* WHAT IS NEEDED: Return only the stretch of the material below that begins with the line containing "The height and width of the screenshot is (1377, 1440)." and ends with the line containing "What do you see at coordinates (484, 505)", exactly; both of those lines belong to it.

* DATA EXCERPTS:
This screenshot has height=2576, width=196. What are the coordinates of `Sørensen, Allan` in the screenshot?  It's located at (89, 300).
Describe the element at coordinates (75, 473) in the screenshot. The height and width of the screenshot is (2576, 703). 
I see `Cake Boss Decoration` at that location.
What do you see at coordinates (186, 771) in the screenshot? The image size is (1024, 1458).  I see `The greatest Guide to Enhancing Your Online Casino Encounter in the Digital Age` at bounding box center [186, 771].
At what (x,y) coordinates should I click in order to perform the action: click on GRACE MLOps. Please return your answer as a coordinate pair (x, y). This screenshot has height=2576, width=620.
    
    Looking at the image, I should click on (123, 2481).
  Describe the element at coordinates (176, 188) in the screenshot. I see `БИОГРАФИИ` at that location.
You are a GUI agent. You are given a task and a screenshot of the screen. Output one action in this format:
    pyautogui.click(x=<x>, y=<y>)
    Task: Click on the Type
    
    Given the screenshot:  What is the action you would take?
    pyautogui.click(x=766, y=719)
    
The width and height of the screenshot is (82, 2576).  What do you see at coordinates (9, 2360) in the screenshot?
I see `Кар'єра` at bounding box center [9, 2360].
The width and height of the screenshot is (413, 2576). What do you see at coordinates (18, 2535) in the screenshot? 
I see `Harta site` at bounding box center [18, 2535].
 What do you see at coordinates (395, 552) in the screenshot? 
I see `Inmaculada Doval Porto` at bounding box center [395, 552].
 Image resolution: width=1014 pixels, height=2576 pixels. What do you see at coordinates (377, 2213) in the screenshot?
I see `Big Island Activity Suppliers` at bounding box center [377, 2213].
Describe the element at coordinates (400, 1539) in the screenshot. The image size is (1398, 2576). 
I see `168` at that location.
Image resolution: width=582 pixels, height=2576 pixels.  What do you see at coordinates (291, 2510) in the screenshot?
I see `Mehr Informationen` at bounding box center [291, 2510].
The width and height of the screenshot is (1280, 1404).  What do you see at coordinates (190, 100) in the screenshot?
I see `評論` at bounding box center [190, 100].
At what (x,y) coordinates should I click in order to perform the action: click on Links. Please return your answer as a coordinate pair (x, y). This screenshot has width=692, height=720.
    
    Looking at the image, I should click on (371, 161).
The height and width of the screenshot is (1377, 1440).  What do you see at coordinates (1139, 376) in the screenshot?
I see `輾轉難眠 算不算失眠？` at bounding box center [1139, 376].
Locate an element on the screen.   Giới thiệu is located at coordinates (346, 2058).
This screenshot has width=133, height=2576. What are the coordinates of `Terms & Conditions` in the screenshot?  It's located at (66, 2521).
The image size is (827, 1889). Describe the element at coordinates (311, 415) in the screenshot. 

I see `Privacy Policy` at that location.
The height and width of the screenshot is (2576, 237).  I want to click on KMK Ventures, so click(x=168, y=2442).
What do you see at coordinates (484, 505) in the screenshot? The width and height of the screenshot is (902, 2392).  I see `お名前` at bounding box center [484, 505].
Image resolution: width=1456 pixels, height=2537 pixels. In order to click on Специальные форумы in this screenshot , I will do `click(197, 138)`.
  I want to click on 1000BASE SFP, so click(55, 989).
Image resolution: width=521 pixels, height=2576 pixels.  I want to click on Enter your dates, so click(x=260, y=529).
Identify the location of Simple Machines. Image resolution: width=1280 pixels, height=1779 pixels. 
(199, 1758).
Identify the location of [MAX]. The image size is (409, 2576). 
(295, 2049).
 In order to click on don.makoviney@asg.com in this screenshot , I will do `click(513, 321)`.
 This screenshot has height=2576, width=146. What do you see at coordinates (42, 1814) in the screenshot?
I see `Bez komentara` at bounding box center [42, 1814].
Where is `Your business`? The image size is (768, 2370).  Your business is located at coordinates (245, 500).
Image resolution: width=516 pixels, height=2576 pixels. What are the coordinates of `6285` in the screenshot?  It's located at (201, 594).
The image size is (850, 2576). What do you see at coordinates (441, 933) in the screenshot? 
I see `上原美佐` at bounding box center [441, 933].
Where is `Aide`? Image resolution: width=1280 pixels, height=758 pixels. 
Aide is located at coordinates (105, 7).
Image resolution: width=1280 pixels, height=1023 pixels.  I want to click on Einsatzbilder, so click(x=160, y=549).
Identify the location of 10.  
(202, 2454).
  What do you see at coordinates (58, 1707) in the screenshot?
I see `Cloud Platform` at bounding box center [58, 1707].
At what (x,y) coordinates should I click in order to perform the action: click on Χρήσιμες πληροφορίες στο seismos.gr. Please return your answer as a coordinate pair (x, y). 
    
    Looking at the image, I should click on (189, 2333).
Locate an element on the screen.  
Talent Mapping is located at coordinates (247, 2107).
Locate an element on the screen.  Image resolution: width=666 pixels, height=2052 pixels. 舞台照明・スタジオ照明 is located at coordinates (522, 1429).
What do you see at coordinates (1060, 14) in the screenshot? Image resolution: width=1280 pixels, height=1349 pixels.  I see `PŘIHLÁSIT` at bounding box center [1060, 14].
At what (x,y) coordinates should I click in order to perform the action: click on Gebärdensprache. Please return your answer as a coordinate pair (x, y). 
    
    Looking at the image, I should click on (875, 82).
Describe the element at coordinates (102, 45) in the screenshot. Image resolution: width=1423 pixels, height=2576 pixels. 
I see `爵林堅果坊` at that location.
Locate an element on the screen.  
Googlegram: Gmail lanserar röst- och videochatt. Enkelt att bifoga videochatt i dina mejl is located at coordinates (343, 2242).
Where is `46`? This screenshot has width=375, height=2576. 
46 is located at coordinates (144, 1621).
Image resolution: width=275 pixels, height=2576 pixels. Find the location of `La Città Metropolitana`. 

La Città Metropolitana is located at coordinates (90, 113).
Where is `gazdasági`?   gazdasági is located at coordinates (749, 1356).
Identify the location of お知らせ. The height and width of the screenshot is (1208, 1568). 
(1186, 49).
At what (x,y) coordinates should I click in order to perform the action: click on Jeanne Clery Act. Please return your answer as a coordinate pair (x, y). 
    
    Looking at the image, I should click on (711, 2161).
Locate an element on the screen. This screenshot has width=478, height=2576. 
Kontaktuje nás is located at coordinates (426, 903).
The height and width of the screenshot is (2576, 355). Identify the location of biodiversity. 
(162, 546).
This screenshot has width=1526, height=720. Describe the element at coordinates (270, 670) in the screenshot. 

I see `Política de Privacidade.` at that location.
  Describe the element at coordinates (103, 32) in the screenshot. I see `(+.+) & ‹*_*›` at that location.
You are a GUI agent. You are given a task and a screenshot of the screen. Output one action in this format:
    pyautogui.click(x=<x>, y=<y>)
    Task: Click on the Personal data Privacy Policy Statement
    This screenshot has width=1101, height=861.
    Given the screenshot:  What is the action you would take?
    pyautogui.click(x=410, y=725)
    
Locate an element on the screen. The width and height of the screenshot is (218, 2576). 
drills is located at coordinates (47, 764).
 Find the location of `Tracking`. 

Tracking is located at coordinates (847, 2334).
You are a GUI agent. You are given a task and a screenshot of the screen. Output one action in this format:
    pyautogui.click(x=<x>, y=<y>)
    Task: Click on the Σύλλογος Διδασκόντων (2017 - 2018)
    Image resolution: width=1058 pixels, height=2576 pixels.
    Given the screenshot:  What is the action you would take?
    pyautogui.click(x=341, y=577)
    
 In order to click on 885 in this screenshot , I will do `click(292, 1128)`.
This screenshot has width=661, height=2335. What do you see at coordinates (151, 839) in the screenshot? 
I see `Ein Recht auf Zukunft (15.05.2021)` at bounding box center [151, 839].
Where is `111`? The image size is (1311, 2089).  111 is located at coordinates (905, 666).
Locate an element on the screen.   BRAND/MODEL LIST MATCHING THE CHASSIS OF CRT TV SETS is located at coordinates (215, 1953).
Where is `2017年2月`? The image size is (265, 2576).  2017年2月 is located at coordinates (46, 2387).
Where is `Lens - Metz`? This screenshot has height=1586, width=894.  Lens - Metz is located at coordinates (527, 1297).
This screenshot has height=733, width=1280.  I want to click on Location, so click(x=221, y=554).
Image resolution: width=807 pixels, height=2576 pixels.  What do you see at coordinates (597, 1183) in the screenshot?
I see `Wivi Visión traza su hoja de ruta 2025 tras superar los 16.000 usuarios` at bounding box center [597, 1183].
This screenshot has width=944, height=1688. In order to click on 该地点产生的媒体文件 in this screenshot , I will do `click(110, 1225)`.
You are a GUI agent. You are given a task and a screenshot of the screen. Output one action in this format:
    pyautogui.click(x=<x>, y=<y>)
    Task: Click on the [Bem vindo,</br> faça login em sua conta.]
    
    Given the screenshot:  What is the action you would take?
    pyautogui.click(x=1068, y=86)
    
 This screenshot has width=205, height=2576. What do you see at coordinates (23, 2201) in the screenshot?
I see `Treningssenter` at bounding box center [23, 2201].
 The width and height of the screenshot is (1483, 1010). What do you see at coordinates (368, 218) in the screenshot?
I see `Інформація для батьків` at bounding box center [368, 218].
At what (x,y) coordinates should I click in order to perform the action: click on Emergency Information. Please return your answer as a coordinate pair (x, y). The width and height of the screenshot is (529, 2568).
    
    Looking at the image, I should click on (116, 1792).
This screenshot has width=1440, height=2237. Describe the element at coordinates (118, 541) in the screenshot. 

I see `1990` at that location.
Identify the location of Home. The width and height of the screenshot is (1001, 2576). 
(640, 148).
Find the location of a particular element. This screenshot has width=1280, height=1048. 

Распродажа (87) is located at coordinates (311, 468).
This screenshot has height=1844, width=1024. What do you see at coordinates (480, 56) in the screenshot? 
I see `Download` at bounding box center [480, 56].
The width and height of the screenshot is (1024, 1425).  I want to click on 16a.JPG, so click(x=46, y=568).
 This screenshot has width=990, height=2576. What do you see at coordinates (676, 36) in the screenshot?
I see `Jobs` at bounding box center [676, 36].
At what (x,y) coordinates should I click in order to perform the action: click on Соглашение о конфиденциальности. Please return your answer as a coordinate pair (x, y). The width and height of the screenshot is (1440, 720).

* YOUR SOLUTION:
The height and width of the screenshot is (1377, 1440).  What do you see at coordinates (1139, 376) in the screenshot?
I see `輾轉難眠 算不算失眠？` at bounding box center [1139, 376].
Locate an element on the screen.   Giới thiệu is located at coordinates (346, 2058).
This screenshot has width=133, height=2576. What are the coordinates of `Terms & Conditions` in the screenshot?  It's located at (66, 2521).
The image size is (827, 1889). Describe the element at coordinates (311, 415) in the screenshot. 

I see `Privacy Policy` at that location.
The height and width of the screenshot is (2576, 237).  I want to click on KMK Ventures, so click(x=168, y=2442).
What do you see at coordinates (484, 505) in the screenshot? The width and height of the screenshot is (902, 2392).  I see `お名前` at bounding box center [484, 505].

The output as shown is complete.